Page images and extracted text:
((

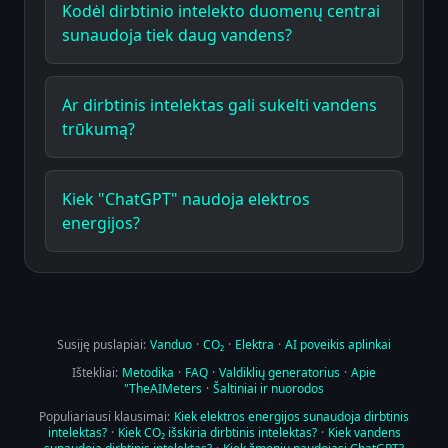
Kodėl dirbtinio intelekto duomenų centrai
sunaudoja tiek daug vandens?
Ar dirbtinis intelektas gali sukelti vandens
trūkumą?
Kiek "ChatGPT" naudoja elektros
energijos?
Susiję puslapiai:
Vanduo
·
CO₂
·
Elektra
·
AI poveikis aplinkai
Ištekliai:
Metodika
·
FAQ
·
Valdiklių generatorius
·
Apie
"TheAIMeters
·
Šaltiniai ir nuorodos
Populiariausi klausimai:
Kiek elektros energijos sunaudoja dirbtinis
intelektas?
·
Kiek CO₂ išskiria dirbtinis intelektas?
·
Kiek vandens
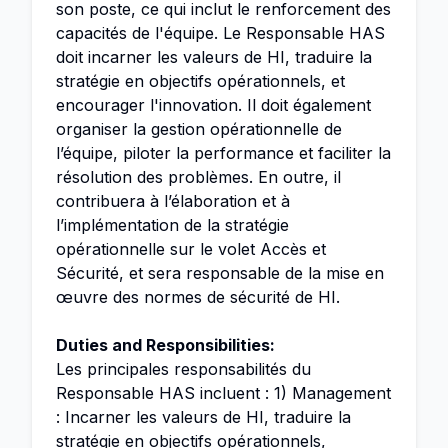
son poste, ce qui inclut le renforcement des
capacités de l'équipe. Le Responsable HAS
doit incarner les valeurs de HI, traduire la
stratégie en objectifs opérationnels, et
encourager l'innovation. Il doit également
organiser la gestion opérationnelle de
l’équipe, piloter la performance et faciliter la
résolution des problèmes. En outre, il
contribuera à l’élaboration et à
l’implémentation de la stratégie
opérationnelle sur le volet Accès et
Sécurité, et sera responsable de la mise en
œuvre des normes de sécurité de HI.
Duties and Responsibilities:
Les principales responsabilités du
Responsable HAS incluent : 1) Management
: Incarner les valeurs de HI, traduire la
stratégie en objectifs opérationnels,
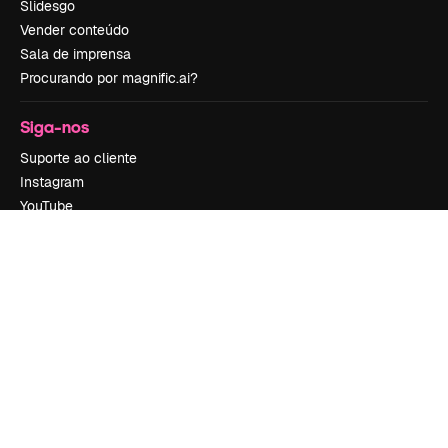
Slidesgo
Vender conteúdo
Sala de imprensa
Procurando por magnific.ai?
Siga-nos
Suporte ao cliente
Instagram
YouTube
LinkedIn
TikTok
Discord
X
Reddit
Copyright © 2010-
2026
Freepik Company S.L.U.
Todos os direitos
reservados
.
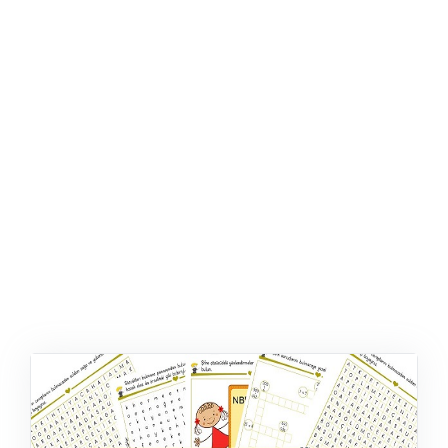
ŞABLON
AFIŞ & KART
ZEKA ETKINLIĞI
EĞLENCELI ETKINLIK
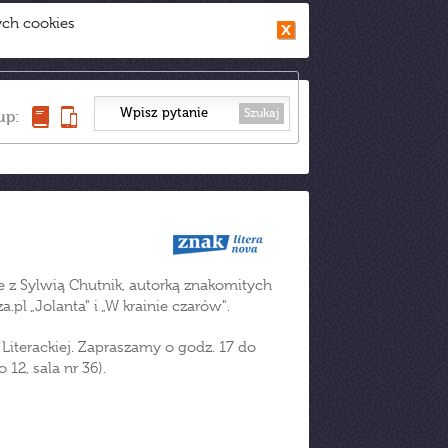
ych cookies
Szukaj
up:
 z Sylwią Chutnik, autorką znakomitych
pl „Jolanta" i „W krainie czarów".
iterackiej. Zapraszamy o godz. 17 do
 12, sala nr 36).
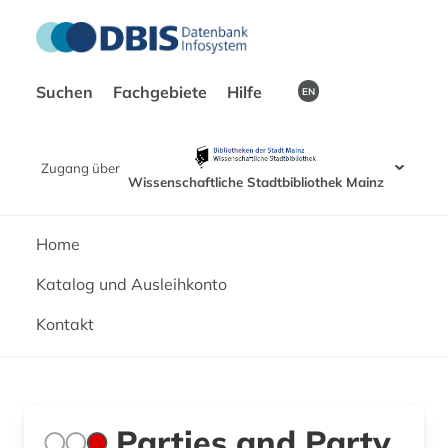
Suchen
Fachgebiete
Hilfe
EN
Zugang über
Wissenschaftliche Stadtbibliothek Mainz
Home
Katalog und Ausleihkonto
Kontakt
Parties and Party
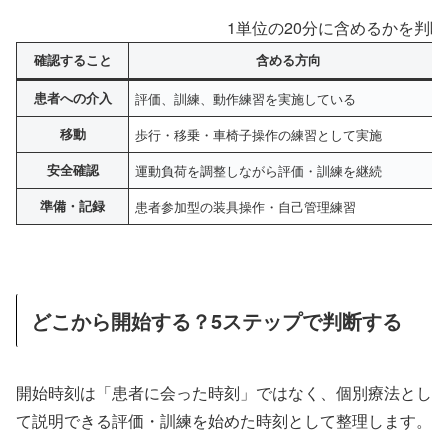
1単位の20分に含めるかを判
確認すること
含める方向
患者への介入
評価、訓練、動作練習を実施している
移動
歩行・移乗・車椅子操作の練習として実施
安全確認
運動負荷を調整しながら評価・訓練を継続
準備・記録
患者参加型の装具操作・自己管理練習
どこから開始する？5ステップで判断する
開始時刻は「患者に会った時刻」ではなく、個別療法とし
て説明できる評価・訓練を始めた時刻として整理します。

))

◆ **Activity**: Reproduce the records above exactly, but only from the line with "Procurando por magnific.ai?" up to and including the line with "Zugang über". Leave the pictures out.

◆ **The completed task**:
Procurando por magnific.ai?
Siga-nos
Suporte ao cliente
Instagram
YouTube
LinkedIn
TikTok
Discord
X
Reddit
Copyright © 2010-
2026
Freepik Company S.L.U.
Todos os direitos
reservados
.
ŞABLON
AFIŞ & KART
ZEKA ETKINLIĞI
EĞLENCELI ETKINLIK
ych cookies
Szukaj
up:
 z Sylwią Chutnik, autorką znakomitych
pl „Jolanta" i „W krainie czarów".
iterackiej. Zapraszamy o godz. 17 do
 12, sala nr 36).
Suchen
Fachgebiete
Hilfe
EN
Zugang über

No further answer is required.